表題番号:2000A-855 日付:2002/02/25
研究課題WMVRハイブリッド吸収冷凍機の最適設計・制御に関する研究
研究者所属(当時) 資格 氏名
(代表者) 理工学部 専任講師 齋藤 潔
研究成果概要
 吸収冷凍機はコージェネレーションにおける排熱を駆動熱源として利用することが可能なことから、省エネルギーを実現できる有効な冷凍、空調機器である。排熱駆動吸収冷凍機により排熱の利用が進めば、一次エネルギーの消費に伴うCOの排出量を削減することが可能となり、地球環境保護に対して極めて有効ということができる。ところが吸収冷凍機の駆動源として排熱だけを使用すると、冷房負荷が減少した場合には余剰な排熱が生じたり、排熱量が不足した場合には所定の冷房負荷を満足することができなくなる。このような場合には、全冷房負荷を排熱駆動の冷凍機だけで担うことなく、安定した駆動源で駆動される冷凍機でバックアップしていくことが有効となる。

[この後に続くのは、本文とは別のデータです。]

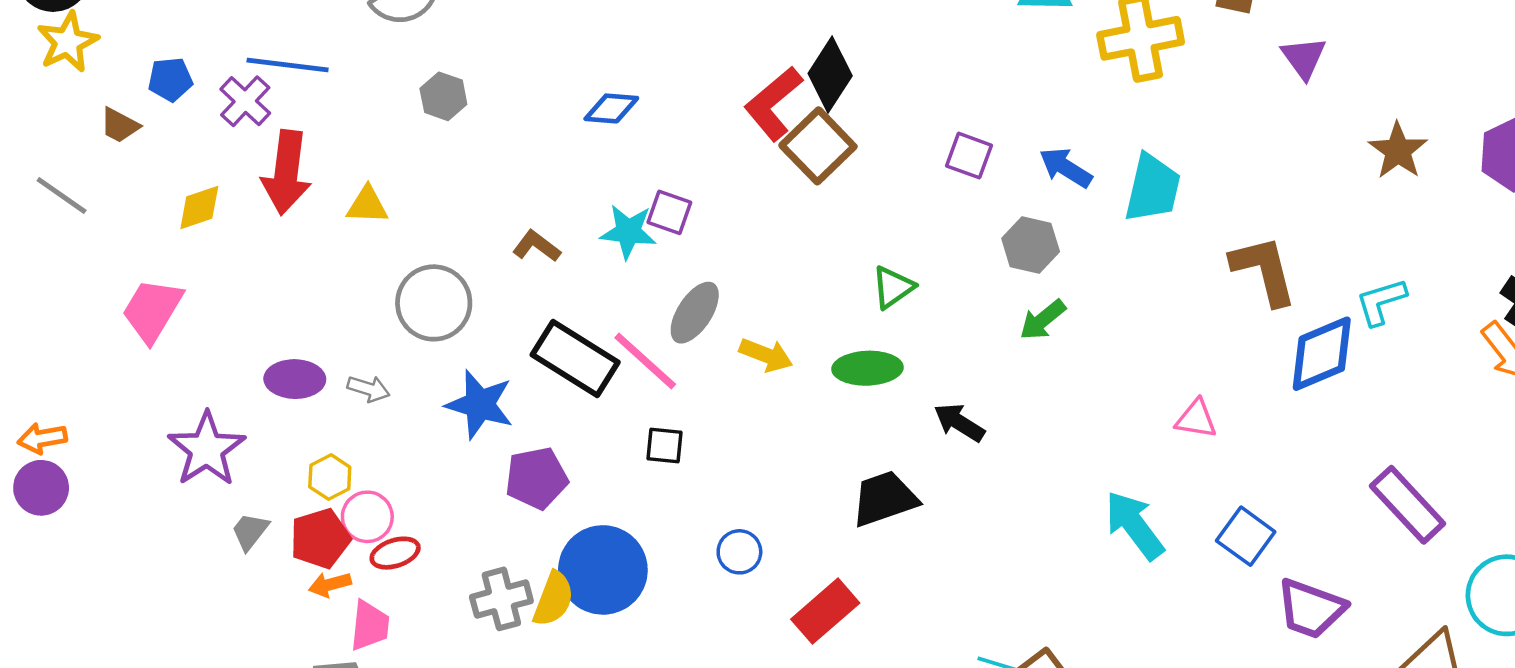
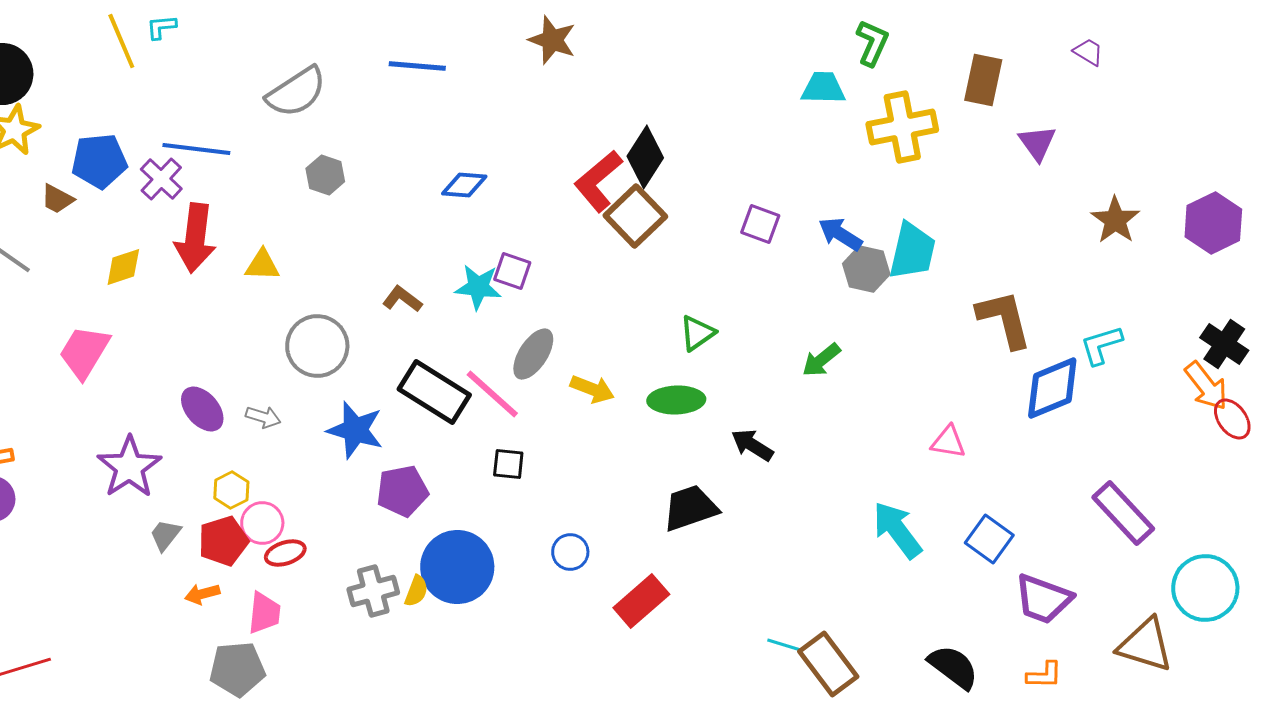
blue pentagon: (170, 79) -> (99, 161), size x1.5
gray hexagon: (1031, 245) -> (866, 269), moved
purple ellipse: (295, 379) -> (202, 409), turned 48
orange arrow: (330, 584) -> (202, 594), moved
yellow semicircle: (553, 599) -> (416, 591), size x0.7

 そこで、本研究では、圧縮式サイクル(MVRサイクル)と排熱駆動の単効用吸収サイクルを複合することにより一台の冷凍機で排熱と動力を同時に用いて駆動可能なハイブリッド吸収冷凍機を新たに提案する。本冷凍機により排熱の変動に対して動力あるいは電力という安定した駆動源でのバックアップ運転が可能となる。このハイブリッド吸収冷凍機を採用すれば、ガスエンジンヒートポンプの大幅な効率向上、太陽エネルギーあるいはプロセス工場などで発生する排熱の有効利用による省エネルギーを実現することが可能となる。
 本冷凍機を対象に、詳細な特性解析を行い、設計に関する指針を得ることを目的として検討を進めた結果、次のような結論を得た。
 (1)一般的な吸収冷凍機の入力条件で、本冷凍機を設計した結果、排熱側サイクルのCOPはおよそ0.75、MVR側サイクルのCOPはおよそ4.92と極めて高い効率が得られることがわかった。
 (2)MVR再生器内の圧力について検討を行った結果、MVR再生器内の圧力は、圧縮機の容積と吸収溶液の腐食性を考慮すると最適な圧力が存在することがわかった。
 (3)濃度幅の増加により、動作点におけるMVR側、排熱側サイクルそれぞれのCOPは向上するが、MVR再生器出口の吸収溶液の温度が上昇するため腐食の問題を考慮することが必要となることがわかった。